Mekotek atau dikenal juga dengan Gerebeg Mekotek merupakan sebuah tradisi yang digelar di Desa Munggu, Kecamatan Mengwi, Kabupaten Badung. 


Mekotek adalah tradisi yang menggunakan tongkat panjang dengan berjumlah puluhan hingga ratusan membentuk formasi layaknyanya piramid yang menjulang tinggi. 


Traidis Mekotek, Disebuha Kabupaten di Badung memiliki Desa Adat bernama  Desa Adat Munggu, Kecamatan Mengwi, Kabupaten Badung pada Hari Suci Kuningan itu menampilkan ritual "Mekotek" dalam upacara "Ngerebeg".


Dalam Kegiatan ini biasanya  melibatkan seluruh pria usia 13-60, masing-masing  mengenakan busana adat Bali membawa tongkat sepanjang 3,5 meter.


Upacara ini sangat diipercaya sebagai penolak bala hingga kini tetap lestari, digelar secara berkesinambungan setiap 210 hari saat hari Suci Kuningan.


Menurut Ketua Kertha Desa Munggu Ida Bagus Gede Mahadewa, tradisi "makotek" merupakan tradisi yang dilakukan setiap Hari Raya Kuningan serta dipercaya dapat menjauhkan diri dari segala bentuk bencana.


Tradisi itu diwarisi secara turun temurun, namun pernah ada bencana dan  kegiatan "mekotek" itu ditiadakan, tapi kemudian menyusul ada bencana menimpa warga, bahkan secara tiba-tiba belasan orang warga meninggal.


Adanya musibah yang tidak diinginkan itu, tradisi "mekotek" kembali digelar masyarakat setempat, namun alat yang digunakannya diubah dari tadinya tombak menjadi kayu atau tongkat.


Kegiatan tradisi itu sekaligus  memperingati kemenangan Kerajaan Mengwi saat perang melawan kerajaan Blambangan, Banyuwangi, Jawa Timur.  Tradisi itu disebut makotek berawal dari suara kayu-kayu yang saling bersentuhan dengan  kayukayu lainnya saat  disatukan menjadi bentuk gunung yang menyudut ke atas.


"Makotek timbul dari suara kayu-kayu yang digabung jadi satu, dari ratusan warga, bunyinya tek.. tek.. tek.."

Peserta pria dari umur 13-60 tahun sebelumnya melakukan persembahyangan bersama di Pura Luhur Sapuh Jagat desa Munggu, berakhir dengan permercikkan air suci (tirta) hasil redaman keris pusaka di tempat suci tersebut.

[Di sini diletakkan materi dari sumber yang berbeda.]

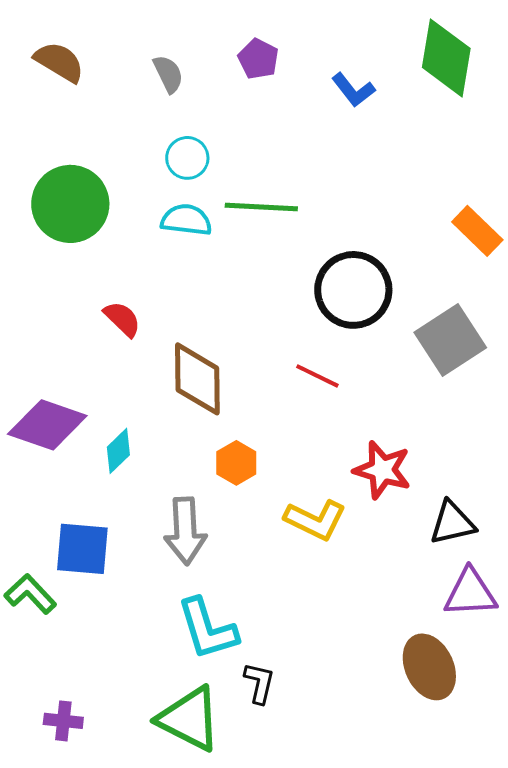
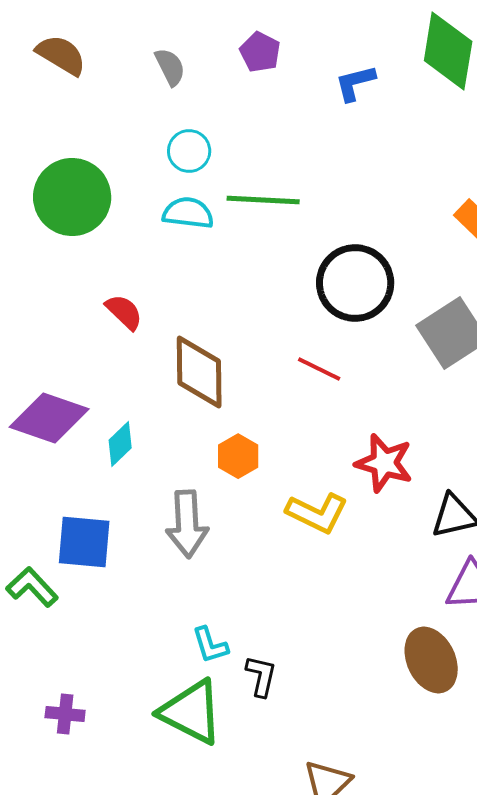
blue L-shape: (353, 90) -> (355, 83), turned 114
cyan L-shape: (207, 629) -> (210, 645), moved, size x0.6

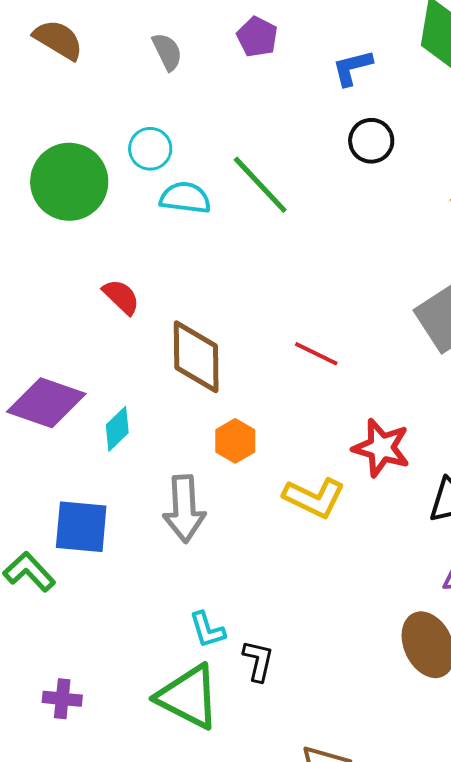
cyan circle: (189, 151) -> (150, 149), moved
green line: (263, 200) -> (260, 185), turned 44
black circle: (355, 283) -> (371, 141), moved, size x0.6

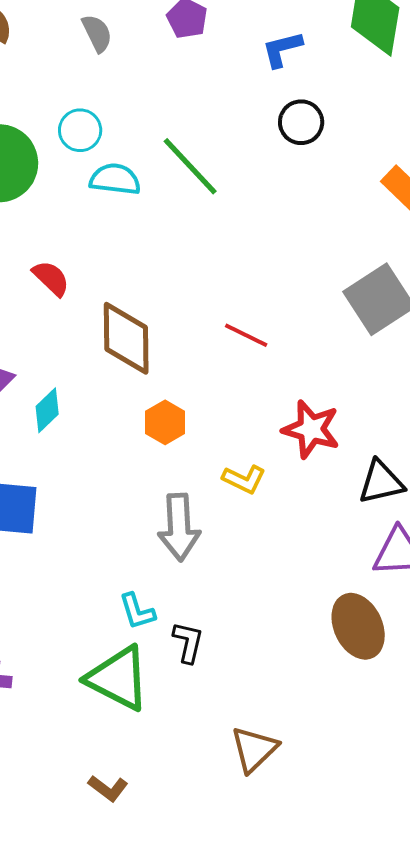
yellow L-shape: (314, 498) -> (244, 479), size x0.7
gray arrow: (184, 509) -> (179, 527), moved

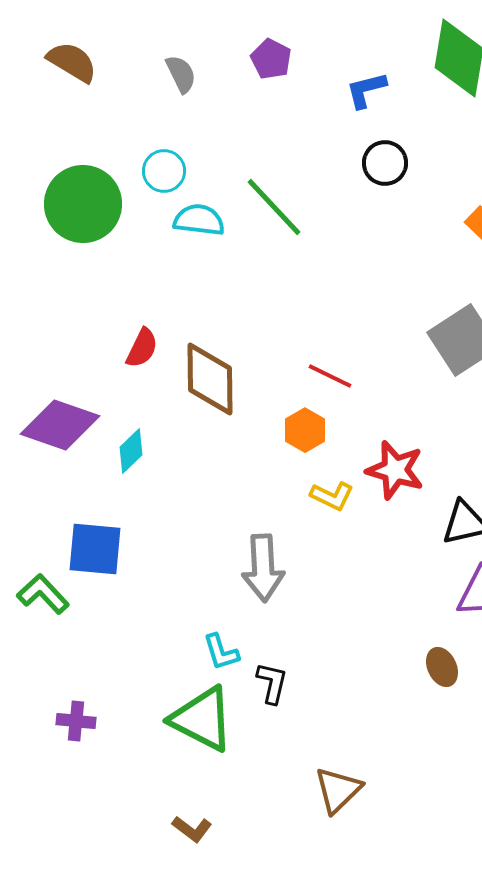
red semicircle: (51, 278) -> (142, 348), moved, turned 72
orange hexagon: (165, 422) -> (305, 430), moved
yellow L-shape: (244, 479) -> (332, 496), moved
brown ellipse: (358, 626) -> (442, 667), size x0.6

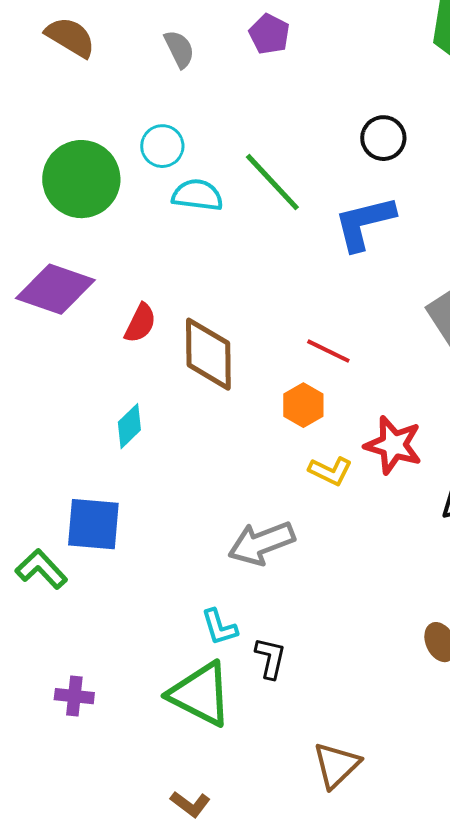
blue L-shape: (366, 90) -> (364, 223), moved, size x1.5
purple diamond: (60, 425) -> (55, 289), moved
gray arrow: (263, 568) -> (261, 543), turned 72

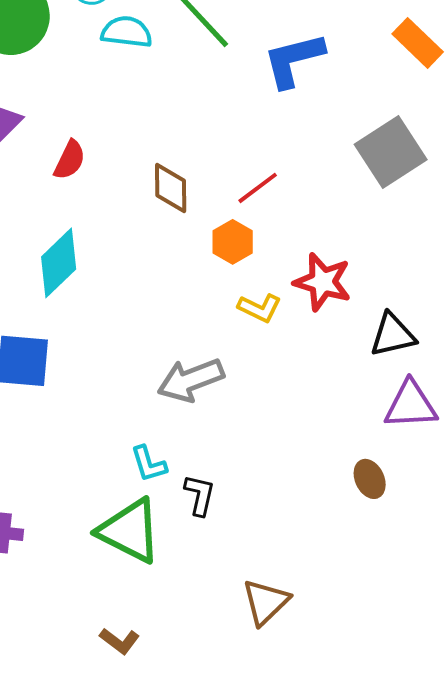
red line: (328, 351) -> (258, 188), turned -63
brown diamond: (208, 354) -> (171, 188), moved, size x0.7
cyan diamond: (129, 426) -> (59, 263), size x1.5

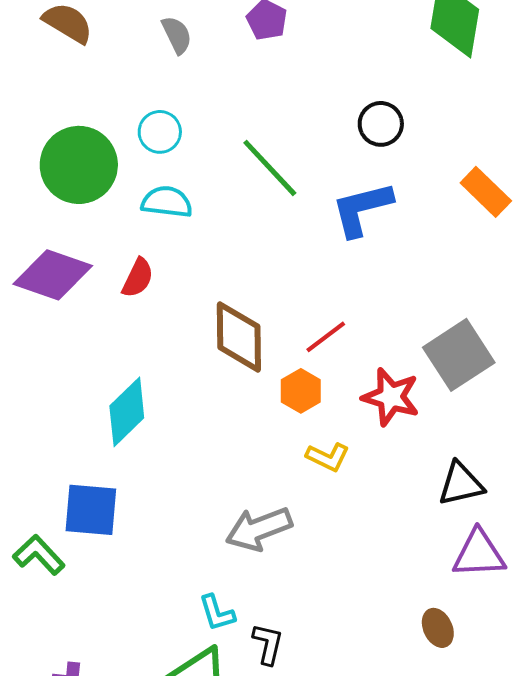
cyan semicircle: (127, 32) -> (167, 202), moved
gray square: (391, 152) -> (459, 355), moved
red semicircle: (70, 160) -> (138, 278), moved
brown diamond: (171, 188) -> (239, 337), size x1.4
red star: (323, 282) -> (391, 397), moved

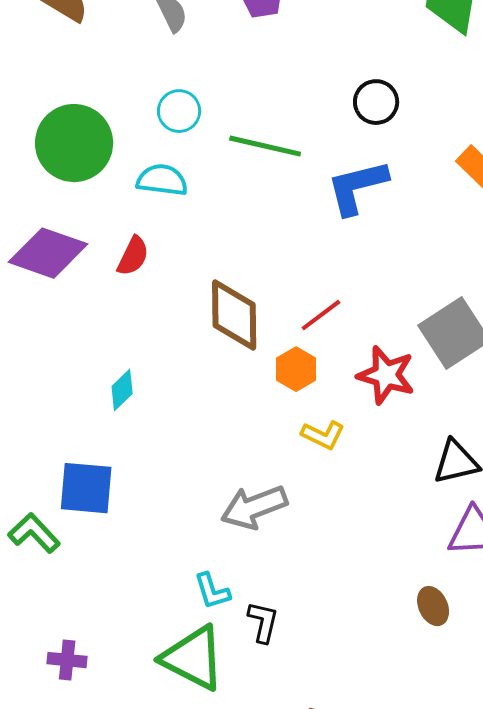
cyan circle: (160, 132) -> (179, 111), moved
green line: (270, 168) -> (265, 146), turned -34
cyan diamond: (127, 412) -> (122, 390), size x0.6

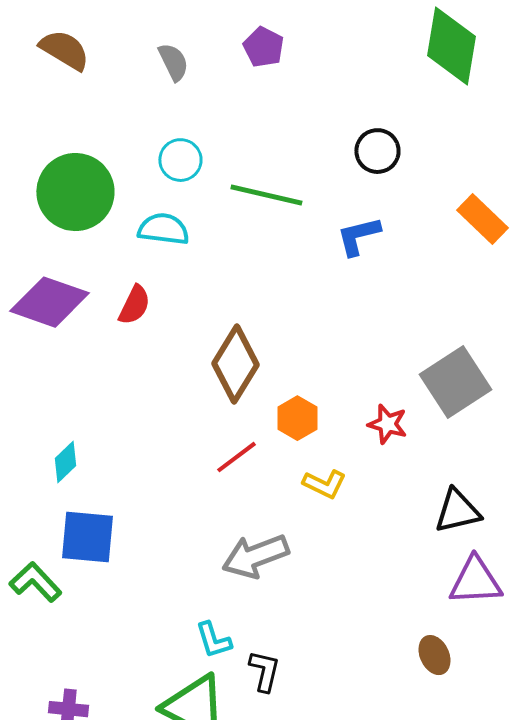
blue L-shape: (357, 187) -> (358, 236), size x0.7
brown diamond: (234, 315) -> (235, 364), turned 32
red line: (321, 315) -> (236, 457), moved
red star: (386, 375) -> (387, 424), size x0.7
cyan diamond: (122, 390) -> (65, 462), moved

Tradisi Mekotek | Visinusantaranews.com


Namun warga tidak diizinkan ikut dalam "Mekotek" jika salah seorang anggota keluarga meninggal (cuntaka) atau istrinya yang baru saja melahirkan. Dalam permainannya, ratusan kayu-kayu yang  masing-masing dipegang kaum laki-laki dengan cara menggabungkan kayu sepanjang 3,5 meter dari pohon pulet hingga membentuk kerucut.


Sejumlah pemuda  yang merasa tertantang  secara spontanitas menaiki kayu-kayu  tersebut hingga berada di ujung dengan posisi berdiri.


Kemudian ratusan orang dengan kayu-kayu tersebut juga disatukan hingga berbentuk kerucut, dan dinaiki oleh salah seorang pemuda. Kedua kelompok "mekotek" tersebut kemudian dipertemukan untuk berperang layaknya panglima perang.


Meski cukup berbahaya karena banyak peserta terjatuh dari ujung kayu atas, namun tradisi itu tetap dinilai menyenangkan, semakin banyak pemuda yang berkali-kali mencoba untuk naik, di tengah iringan suara gamelan belaganjur yang bertalu-talu.


Tradisi Mesuryak di Kabupaten Tabanan Bali

Tradisi Mesuryak |Visinusantaranews.com


Seusai menggelar persembahyangandi pura dan sanggah keluarga, setiap keluarga yang berkecukupan membagi-bagikan uang kepada warga dengan cara disebar di udara. Tradisi bernama Mesuryak (bersorak) ini disambut antusiasme warga desa mulai dari anak-anak hingga orang dewasa.



Dikatakan bahwa mereka tak canggung untuk memburu pecahan uang mulai dari Rp.500 hingga Rp.100.000. Bahkan, tak jarang beberapa dari mereka mengalami cedera karena saling berebut untuk mendapatkan uang yang mereka incar. 



Tradisi Mesuryak ini menjadi warisan leluhur dan berlangsung secara turun-termurun. Tradisi ini merupakan simbol persembahan kepada leluhur yang sudah meninggal agar diberi tempat yang layak di alam sana. 



Secara niskala(tidak nyata) kita memberikan sesaji dan secara skala (nyata) kita memberikan uang sebagai bentuk nyata. Mereka yang menyelenggarakan mesuryak meyakini bahwa rejeki akan berlimpah jika memberi kebahagiaan kepada sesama dengan cara membagi-bagikan uang karena hal ini berarti membekali leluhur mereka yang telah meninggal.